As the war against oil continues on the Gulf, many throughout the community are wondering how they can help.
The Louisiana Serve Commission (volunteerlouisiana.gov) is helping mobilize and train volunteers in response to the oil spill in the Gulf of Mexico.
Only specially trained responders may clean up or dispose of the oil. Volunteers will not be assigned to oil-touching activities. Individuals must be trained to rescue and care for the injured wildlife. Unauthorized individuals can, even with the best of intentions, harm irreparably the affected animals, some species of which are not accustomed to any kind of human interaction.
While there are limited opportunities now, both conservation and human services needs continue to emerge. Nonprofits and faith-based organizations are continuing to identify roles for volunteers to meet these needs.
Possible roles for volunteers might include:
- Shoreline monitor
- Donations management
- Food bank sorting and packing
- Case management
- Wildlife marker/sitter
- Facility and site maintenance
- Transportation assistant
- Administrative and support
- Pre-impact beach cleanup
- Positions at the command post or volunteer reception center
- Light construction
A number of other organizations have also set up websites or hotlines for volunteers.

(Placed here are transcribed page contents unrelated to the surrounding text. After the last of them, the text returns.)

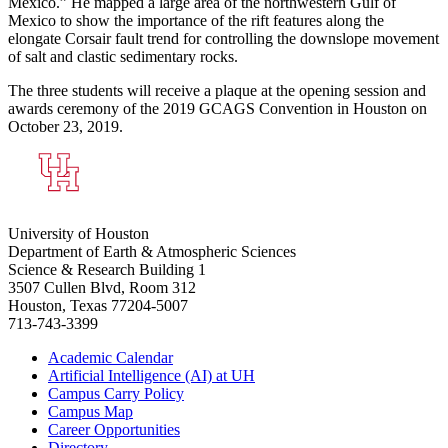
Mexico.” He mapped a large area of the northwestern Gulf of
Mexico to show the importance of the rift features along the
elongate Corsair fault trend for controlling the downslope movement
of salt and clastic sedimentary rocks.
The three students will receive a plaque at the opening session and
awards ceremony of the 2019 GCAGS Convention in Houston on
October 23, 2019.
University of Houston
Department of Earth & Atmospheric Sciences
Science & Research Building 1
3507 Cullen Blvd, Room 312
Houston, Texas 77204-5007
713-743-3399
Academic Calendar
Artificial Intelligence (AI) at UH
Campus Carry Policy
Campus Map
Career Opportunities
Directory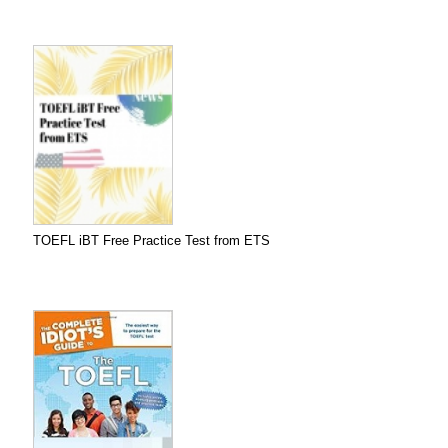
TOEFL iBT Free Practice Test from ETS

The U.S. Fish and Wildlife Service has several useful numbers:
- To report oiled or injured wildlife: 866-557-1401
- To report claims related to damages: 800-440-0858
- To volunteer: 866-448-5816
Oilspillvolunteers.com is a central clearing house for volunteers to sign up with various groups and organizations that are already established in efforts.
The Coalition to Restore Coastal Louisiana is collecting information for volunteers on their website, lagulfrepsonse.com, and the National Wildlife Federation is looking for volunteers for Gulf coast surveillance teams.
The teams will be responsible for the daily monitoring of a specific geographic area of coastline expected to see impacts from the oil spill. The volunteers will:
- Make daily tours of key wildlife and coastal sites.
- Help locate and identify oiled and otherwise injured wildlife and notify trained rescue teams.
- Help report on the arrival of signs of the oil spill to new (previously unaffected) areas in the Gulf region.
- Support wildlife and environmental agencies on understanding the timing and movements of oil along the entire Gulf Coast.
The Gulf Coast extends over an area of approximately 1,500 miles without bays, inlets and wetland communities. When these are added in, there is almost 10,000 miles of land and water to be watched for oil.